ROUSSELET DE STUTTGART.

Afbeelding  52a,   52b,   52c.

Oorspronkelijke plaat.

Rassenlijst:    Peren    Kersen    Pruimen    Abrikozen    Perziken.

Terminologie.

 

 

ousselet de Stuttgard (Beschrijving der vruchtsoorten, eerste reeks, No. 65).
Stuttgarter Geishirtel (Handbuch, II, S. 47).
Wahre langstielige Gaishirtenbirne (L. MÜLLER, Obstk., No. 73, S. 120).
Langstielige Stuttgarter Russelet
Gaishirtle (Württemberg).
Stuttgarter Gaishirtenbirne (E. LUCAS, Abb. Wilrtt. Obsts., Taf. IV, met eene zeer fraaie afbeelding).
Poire de Stüttgard (DECAISNE, Jardin Fruitier, livr. 59).

 

AFKOMST: volgens het Handbuch in de nabijheid van Stuttgart door een herder als wilde peer gevonden en vandaar menigvuldig door geheel Duitschland verspreid; wij kweeken ze reeds lang.

VORM: zeer regelmatig, niet altijd zoo langwerpig als de afgebeelde vrucht.

GROOTTE: van de vierde.

KELK: open, stervormig, lang- en spitsbladerig, scheef, meestal op de vrucht, zelden in eene kleine, ondiepe holte geplaatst.
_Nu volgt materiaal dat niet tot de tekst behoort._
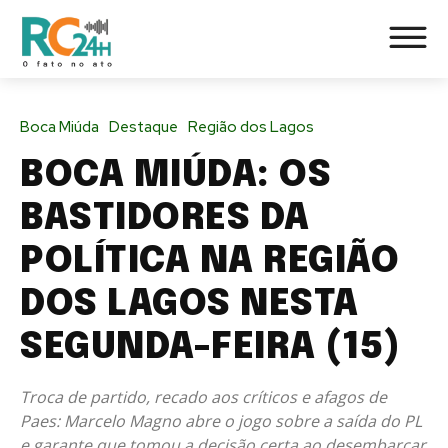
Boca Miúda
Destaque
Região dos Lagos
BOCA MIÚDA: OS
BASTIDORES DA
POLÍTICA NA REGIÃO
DOS LAGOS NESTA
SEGUNDA-FEIRA (15)
Troca de partido, recado aos críticos e afagos de
Paes: Marcelo Magno abre o jogo sobre a saída do PL
e garante que tomou a decisão certa ao desembarcar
STEEL: 0.03-0.035, somtijds korter, houtachtig, eenigzins vleezig bij zijne inplanting, rondom welke ook eenige rimpels of ribjes voorkomen.

HUID: glad, fijn, zacht, in onze kweekerijen in kleur met onze afbeelding overeenstemmend, met bruinroode en grauwe, van donkergroen omgevene stippen en een weinig dunnen, kaneelkleurigen roest, vooral in de nabijheid van kelk en steel.

VLEESCH: wit of roomkleurig, niet fijn, saprijk, half smeltend, van een aangenamen, zoeten, eenigzins geurigen smaak; het schijnt in ons klimaat niet zoo uitmuntend te zijn als in Duitschland.

KLOKHUIS: middelmatig, van vele steenkorrels omgeven, met ruime cellen, gevuld met weinige, lichtbruine, volkomene pitten.

GEBRUIK: Augustus en begin van September; - van den tweeden rang voor het dessert.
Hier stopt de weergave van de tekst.